Famous and Not-So-Famous African-American Women in Black History
Fact: Carter G. Woodson, a Harvard-trained historian, had hopes to raise awareness of African American’s contributions to civilization and announced Negro History Week in 1925. The event was first celebrated during a week in February 1926. It has evovled into Black History Month.
Black History Month honors the contributions of African Americans to United States history. Today, I want to also raise awareness and provide a short list of famous and not-so-famous African-American Women in Black History. We all have heard of the famous women, but very few have heard of the not-so-famous women. I want to provide a learning resource for Black History Month 2016.
Marian Anderson sang at the New York Metropolitan Opera in 1955.
Matilda Sissiereta Jones sang at New York’s Carnegie Hall, which opened in 1891, in 1892.
Rosa Parks, an adult, boycotted Montgomery Bus system on December 1, 1955.
Claudette Colvin, 15 years old, boycotted Montgomery Bus system on March 2, 1955.
Octavia Butler, a disabled author, published her first book, Crossover, in 1971.
Eliza Suggs, a disabled author, published her first book, Shadow and Sunshine, in 1906. (Her parents were slaves and this book described scenes of slavery.)
Phillis Wheatley, a poet, published a book of poetry, Poems on Various Subjects, Religious and Moral, on September 1, 1773.

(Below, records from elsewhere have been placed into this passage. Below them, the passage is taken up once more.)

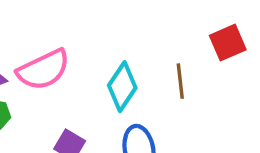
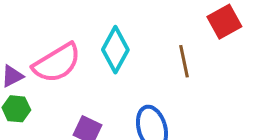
cyan diamond: (122, 87) -> (115, 50), moved

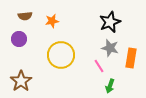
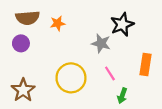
brown semicircle: (25, 16) -> (28, 18), size x1.5
gray star: (110, 48) -> (101, 43), moved
yellow circle: (61, 55) -> (71, 78), moved

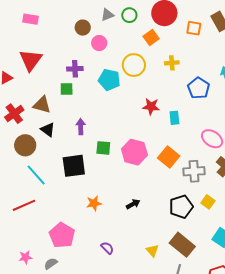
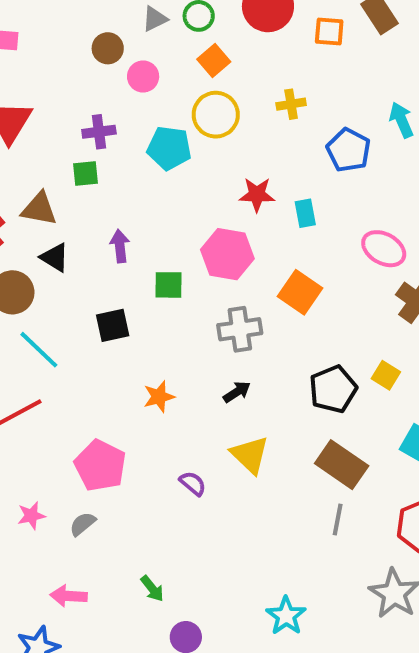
orange square: (151, 37) -> (214, 61), moved
pink hexagon: (134, 152) -> (227, 254), moved
black square: (74, 166) -> (113, 325), size x0.7
gray cross: (194, 171) -> (240, 329), moved
yellow triangle: (152, 251) -> (250, 455), moved, size x1.5

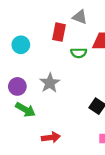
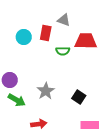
cyan circle: (21, 45) -> (24, 37), moved
gray star: (50, 83) -> (46, 91), moved

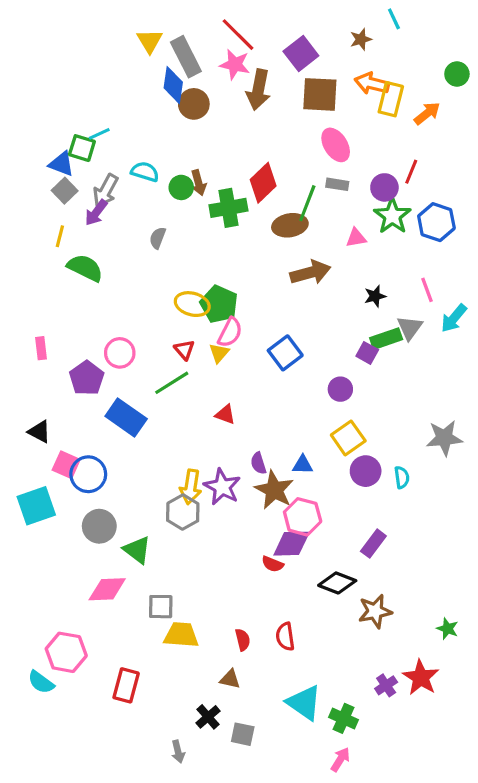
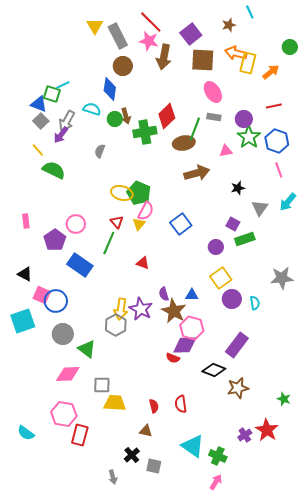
blue diamond: (173, 85) -> (110, 89), moved
red line: (411, 172) -> (274, 106), moved, turned 56
yellow line: (60, 236) -> (38, 150), turned -56
pink line: (427, 290) -> (279, 170), moved
green rectangle: (386, 339) -> (245, 239), moved
green line: (172, 383) -> (109, 243), turned -35
purple rectangle: (373, 544) -> (237, 345), size x1.4
pink hexagon: (66, 652) -> (64, 414), moved

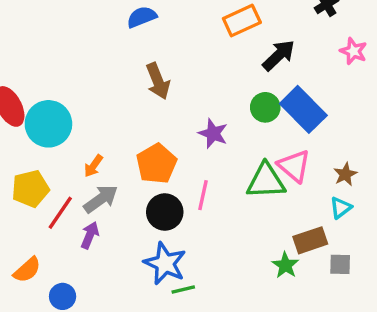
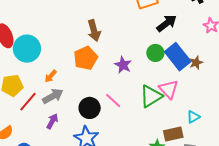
orange pentagon: (156, 164) -> (86, 58), moved
brown star: (345, 174) -> (196, 63), moved
green triangle: (266, 181) -> (151, 96), turned -35
pink line: (203, 195) -> (113, 101), turned -66
purple arrow: (90, 235) -> (52, 121), moved

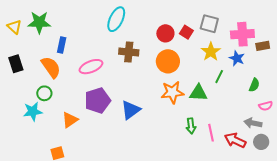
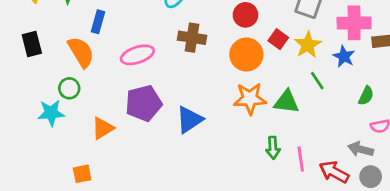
red square: (186, 32) -> (278, 39), moved
green line: (219, 77) -> (317, 81), turned -64

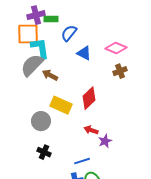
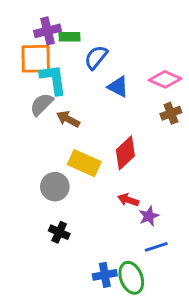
gray semicircle: (32, 65) -> (42, 104), size x0.7
blue line: (82, 161) -> (156, 247), moved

Margaret Walker, a poet, published her poem, For My People, which won a Yale Award in 1942. She later published her book, Jubilee, in 1966.
Dorothy Dandridge, actress, was nominated for an Academy Award for Best Actress in a Leading Role in 1954. She played in Carmen Jones.
Hattie McDaniel, actress, won an Academy Award for Best Supporting Actress in 1939. She played Mammy in Gone with The Wind.
Did You Know? In 1663, Maryland passed a law under which free white women would lose their freedom, if they married a black slave, and under which the children of white women and black men became slaves.
I hope this short blog post has provided some resources of African-American Women as contributors to Black History. Throughout the month of February, I will spotlight various books for Black History Month. They will have this image on the page.
Thanks for Celebrating Black History Month with me.